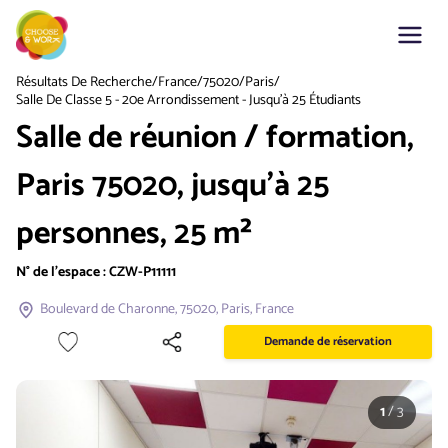
Résultats De Recherche
/
France
/
75020
/
Paris
/
Salle De Classe 5 - 20e Arrondissement - Jusqu'à 25 Étudiants
Salle de réunion / formation,
Paris 75020, jusqu'à 25
personnes, 25 m²
N° de l'espace :
CZW-P11111
Boulevard de Charonne, 75020, Paris, France
Demande de réservation
1
/
3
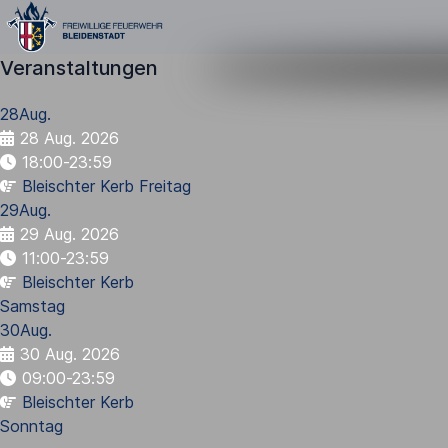
Veranstaltungen
28
Aug.
28 Aug. 2026
18:00-23:59
Bleischter Kerb Freitag
29
Aug.
29 Aug. 2026
11:00-23:59
Bleischter Kerb
Samstag
30
Aug.
30 Aug. 2026
09:00-23:59
Bleischter Kerb
Sonntag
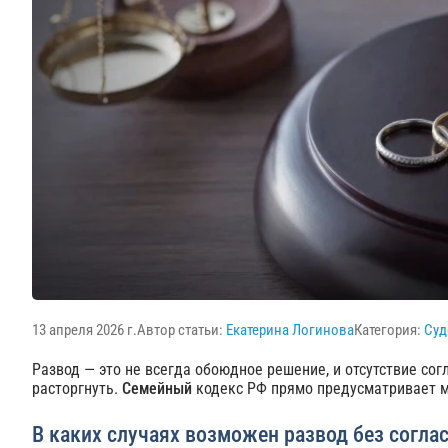
13 апреля 2026 г.
Автор статьи:
Екатерина Логинова
Категория:
Суд
Развод — это не всегда обоюдное решение, и отсутствие согл
расторгнуть.
Семейный
кодекс РФ прямо предусматривает м
В каких случаях возможен развод без соглас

- _WHAT YOU SHOULD DO_: For each line of the entries that contains the word "France", make a copy.

- _RESULT OF THIS EXERCISE_:
France
Boulevard de Charonne, 75020, Paris, France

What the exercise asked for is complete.